Art. 743. — 340. L'annulation de la vente ou la diminution du prix n'indemniserait pas toujours suffisamment l'acheteur.
Ainsi, supposons qu'il obtienne l'annulation de la vente, il lui faudra se procurer une autre chose, avec difficulté peut-être, et pour un prix plus élevé qu'il ne l'eût payée antérieurement; s'il a pris lui-même des engagements qu'il ne pouvait remplir qu'avec la chose vendue, il peut manquer à gagner et même encourir une certaine responsabilité envers des tiers.

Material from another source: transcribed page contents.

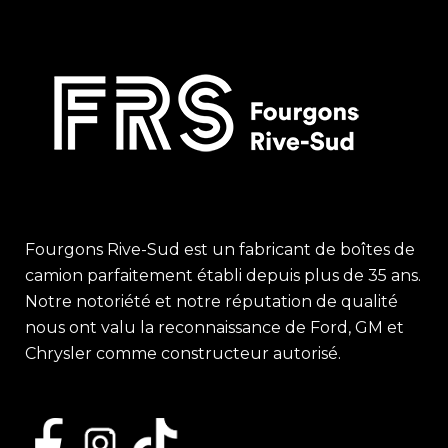
Fourgons Rive-Sud est un fabricant de boîtes de
camion parfaitement établi depuis plus de 35 ans.
Notre notoriété et notre réputation de qualité
nous ont valu la reconnaissance de Ford, GM et
Chrysler comme constructeur autorisé.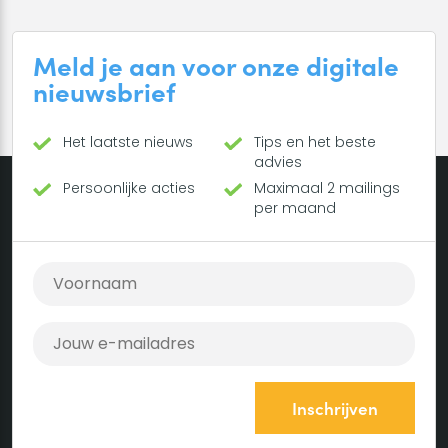
Meld je aan voor onze digitale
nieuwsbrief
Het laatste nieuws
Tips en het beste
advies
Persoonlijke acties
Maximaal 2 mailings
per maand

L'action en diminution de prix ne l'indemuise pas non plus en entier; dans la même hypothèse, la chose conservée peut ne pas suffire à lui permettre de remplir ses engagements.

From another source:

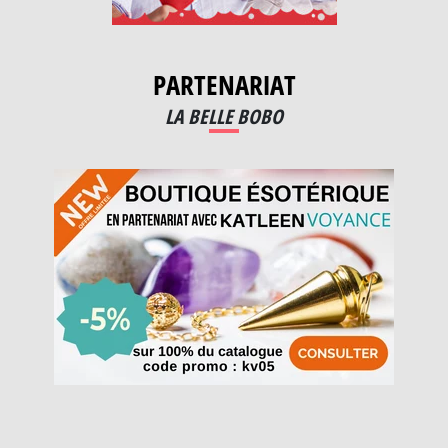
PARTENARIAT
LA BELLE BOBO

Mais les dommages-intérêts seront encore plus faciles à justifier, si nous supposons que la chose a causé chez l'acheteur des dommages directs aux biens ou aux personnes; ce qui arrivera si la vente a eu pour objet un animal vicieux, une voiture en mauvais état, une machine à vapeur dont quelques parties non visibles étaient détériorées. Le cas le plus simple serait celui d'une tête de bétail atteinte d'une maladie contagieuse non encore apparente et qui aurait été communiquée à tout ou partie d'un troupeau de l'acheteur. On peut citer encore un vase, un tonneau veudu qui, ayant contenu des acides, sans odeur qui les révélât, gâterait le vin, l'huile ou toute autre substance qui y aurait été introduite.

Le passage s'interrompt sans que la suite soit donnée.